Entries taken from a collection
-.-.-

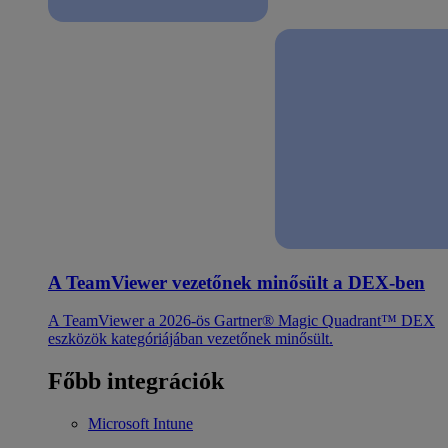
A TeamViewer vezetőnek minősült a DEX-ben
A TeamViewer a 2026-ös Gartner® Magic Quadrant™ DEX
eszközök kategóriájában vezetőnek minősült.
Főbb integrációk
Microsoft Intune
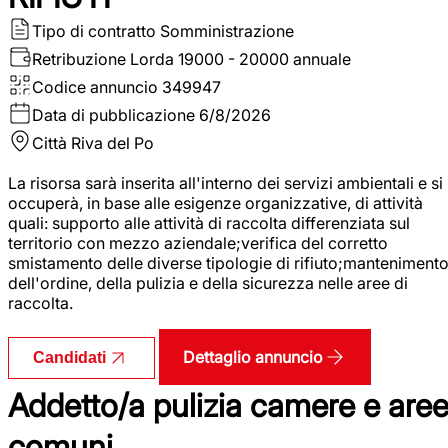
Tipo di contratto
Somministrazione
Retribuzione Lorda
19000 - 20000 annuale
Codice annuncio
349947
Data di pubblicazione
6/8/2026
Città
Riva del Po
La risorsa sarà inserita all'interno dei servizi ambientali e si
occuperà, in base alle esigenze organizzative, di attività
quali: supporto alle attività di raccolta differenziata sul
territorio con mezzo aziendale;verifica del corretto
smistamento delle diverse tipologie di rifiuto;manteniment
dell'ordine, della pulizia e della sicurezza nelle aree di
raccolta.
Dettaglio annuncio
Candidati
Addetto/a pulizia camere e are
comuni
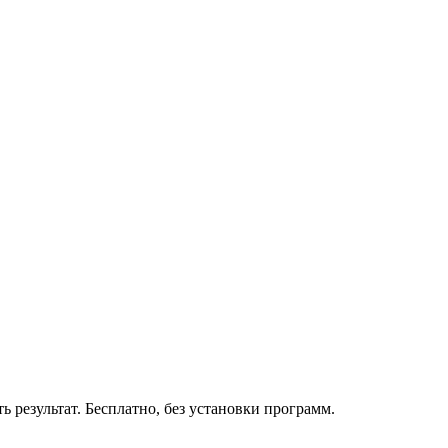
 результат. Бесплатно, без установки программ.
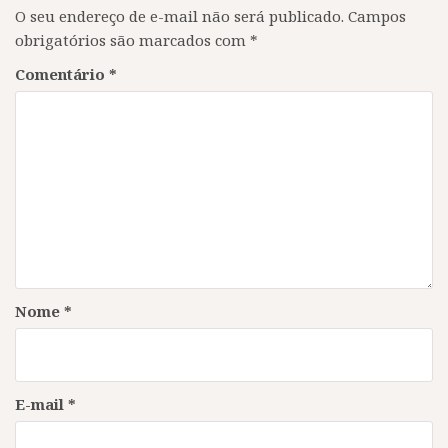
O seu endereço de e-mail não será publicado.
Campos
obrigatórios são marcados com
*
Comentário
*
Nome
*
E-mail
*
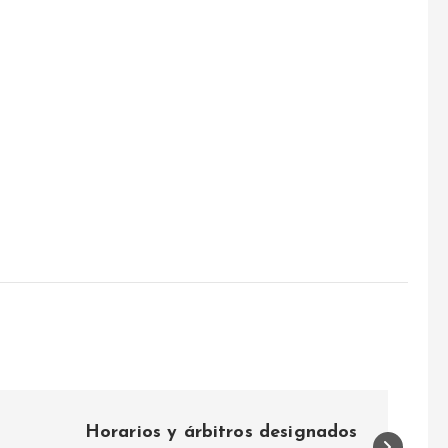
Horarios y árbitros designados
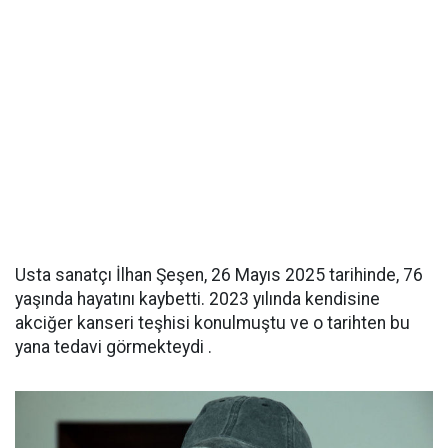
Usta sanatçı İlhan Şeşen, 26 Mayıs 2025 tarihinde, 76
yaşında hayatını kaybetti. 2023 yılında kendisine
akciğer kanseri teşhisi konulmuştu ve o tarihten bu
yana tedavi görmekteydi .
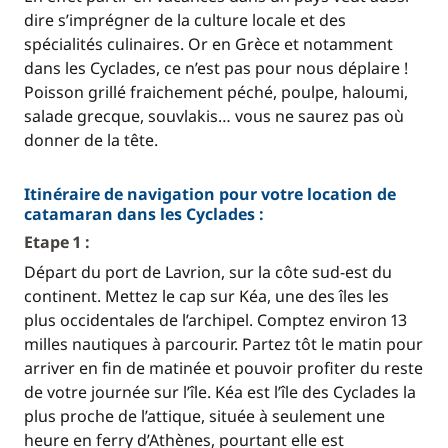
dire s’imprégner de la culture locale et des
spécialités culinaires. Or en Grèce et notamment
dans les Cyclades, ce n’est pas pour nous déplaire !
Poisson grillé fraichement péché, poulpe, haloumi,
salade grecque, souvlakis… vous ne saurez pas où
donner de la tête.
Itinéraire de navigation pour votre location de
catamaran dans les Cyclades :
Etape 1 :
Départ du port de Lavrion, sur la côte sud-est du
continent. Mettez le cap sur Kéa, une des îles les
plus occidentales de l’archipel. Comptez environ 13
milles nautiques à parcourir. Partez tôt le matin pour
arriver en fin de matinée et pouvoir profiter du reste
de votre journée sur l’île. Kéa est l’île des Cyclades la
plus proche de l’attique, située à seulement une
heure en ferry d’Athènes, pourtant elle est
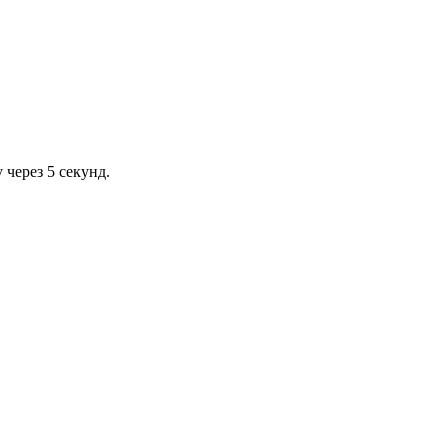
через 5 секунд.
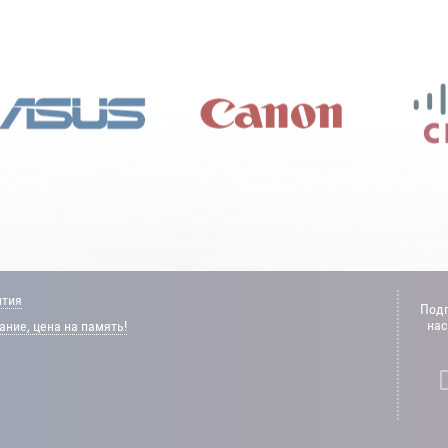
нтия
Подп
нас
ние, цена на память!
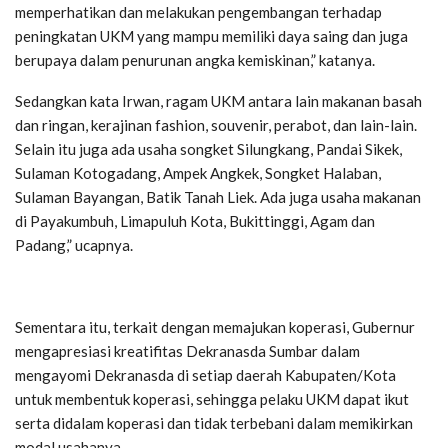
memperhatikan dan melakukan pengembangan terhadap
peningkatan UKM yang mampu memiliki daya saing dan juga
berupaya dalam penurunan angka kemiskinan,” katanya.
Sedangkan kata Irwan, ragam UKM antara lain makanan basah
dan ringan, kerajinan fashion, souvenir, perabot, dan lain-lain.
Selain itu juga ada usaha songket Silungkang, Pandai Sikek,
Sulaman Kotogadang, Ampek Angkek, Songket Halaban,
Sulaman Bayangan, Batik Tanah Liek. Ada juga usaha makanan
di Payakumbuh, Limapuluh Kota, Bukittinggi, Agam dan
Padang,” ucapnya.
Sementara itu, terkait dengan memajukan koperasi, Gubernur
mengapresiasi kreatifitas Dekranasda Sumbar dalam
mengayomi Dekranasda di setiap daerah Kabupaten/Kota
untuk membentuk koperasi, sehingga pelaku UKM dapat ikut
serta didalam koperasi dan tidak terbebani dalam memikirkan
modal usahanya.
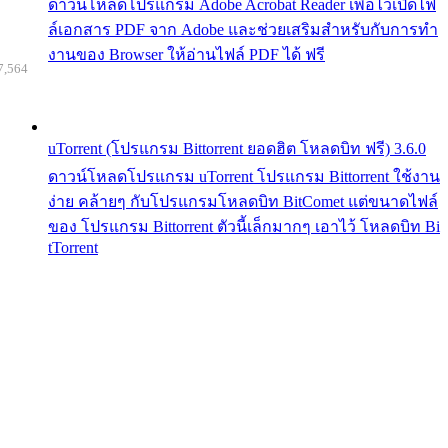
ดาวน์โหลดโปรแกรม Adobe Acrobat Reader เพื่อไว้เปิดไฟ
ล์เอกสาร PDF จาก Adobe และช่วยเสริมสำหรับกับการทำ
งานของ Browser ให้อ่านไฟล์ PDF ได้ ฟรี
7,564
uTorrent (โปรแกรม Bittorrent ยอดฮิต โหลดบิท ฟรี) 3.6.0
ดาวน์โหลดโปรแกรม uTorrent โปรแกรม Bittorrent ใช้งาน
ง่าย คล้ายๆ กับโปรแกรมโหลดบิท BitComet แต่ขนาดไฟล์
ของ โปรแกรม Bittorrent ตัวนี้เล็กมากๆ เอาไว้ โหลดบิท Bi
tTorrent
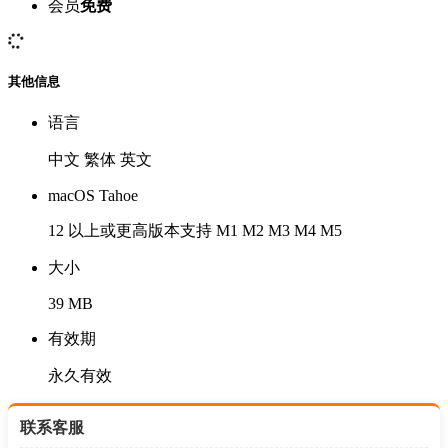
会员
免费
其他信息
语言
中文 繁体 英文
macOS Tahoe
12 以上或更高版本支持 M1 M2 M3 M4 M5
大小
39 MB
有效期
永久有效
联系客服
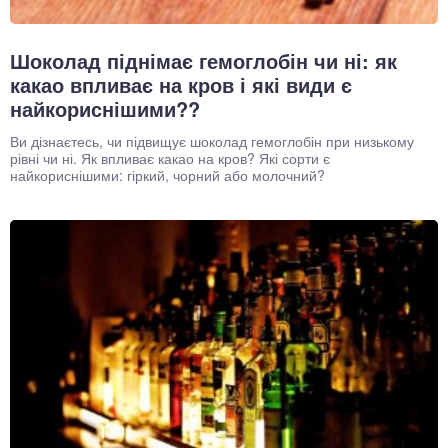
Шоколад піднімає гемоглобін чи ні: як
какао впливає на кров і які види є
найкориснішими??
Ви дізнаєтесь, чи підвищує шоколад гемоглобін при низькому
рівні чи ні. Як впливає какао на кров? Які сорти є
найкориснішими: гіркий, чорний або молочний?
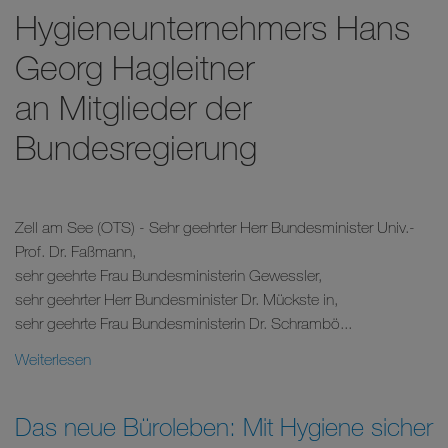
Hygieneunternehmers Hans
Georg Hagleitner
an Mitglieder der
Bundesregierung
Zell am See (OTS) - Sehr geehrter Herr Bundesminister Univ.-
Prof. Dr. Faßmann,
sehr geehrte Frau Bundesministerin Gewessler,
sehr geehrter Herr Bundesminister Dr. Mückste in,
sehr geehrte Frau Bundesministerin Dr. Schrambö...
Weiterlesen
Das neue Büroleben: Mit Hygiene sicher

-.-.-

● **Task brief**
Look above for the line with "yana tedavi görmekteydi ." and the line with "Sementara itu, terkait", then copy them and all lines in between exactly as written, and only those, without any pictures.

● **Exercise solution**
yana tedavi görmekteydi .
dire s’imprégner de la culture locale et des
spécialités culinaires. Or en Grèce et notamment
dans les Cyclades, ce n’est pas pour nous déplaire !
Poisson grillé fraichement péché, poulpe, haloumi,
salade grecque, souvlakis… vous ne saurez pas où
donner de la tête.
Itinéraire de navigation pour votre location de
catamaran dans les Cyclades :
Etape 1 :
Départ du port de Lavrion, sur la côte sud-est du
continent. Mettez le cap sur Kéa, une des îles les
plus occidentales de l’archipel. Comptez environ 13
milles nautiques à parcourir. Partez tôt le matin pour
arriver en fin de matinée et pouvoir profiter du reste
de votre journée sur l’île. Kéa est l’île des Cyclades la
plus proche de l’attique, située à seulement une
heure en ferry d’Athènes, pourtant elle est
через 5 секунд.
нтия
Подп
нас
ние, цена на память!
memperhatikan dan melakukan pengembangan terhadap
peningkatan UKM yang mampu memiliki daya saing dan juga
berupaya dalam penurunan angka kemiskinan,” katanya.
Sedangkan kata Irwan, ragam UKM antara lain makanan basah
dan ringan, kerajinan fashion, souvenir, perabot, dan lain-lain.
Selain itu juga ada usaha songket Silungkang, Pandai Sikek,
Sulaman Kotogadang, Ampek Angkek, Songket Halaban,
Sulaman Bayangan, Batik Tanah Liek. Ada juga usaha makanan
di Payakumbuh, Limapuluh Kota, Bukittinggi, Agam dan
Padang,” ucapnya.
Sementara itu, terkait dengan memajukan koperasi, Gubernur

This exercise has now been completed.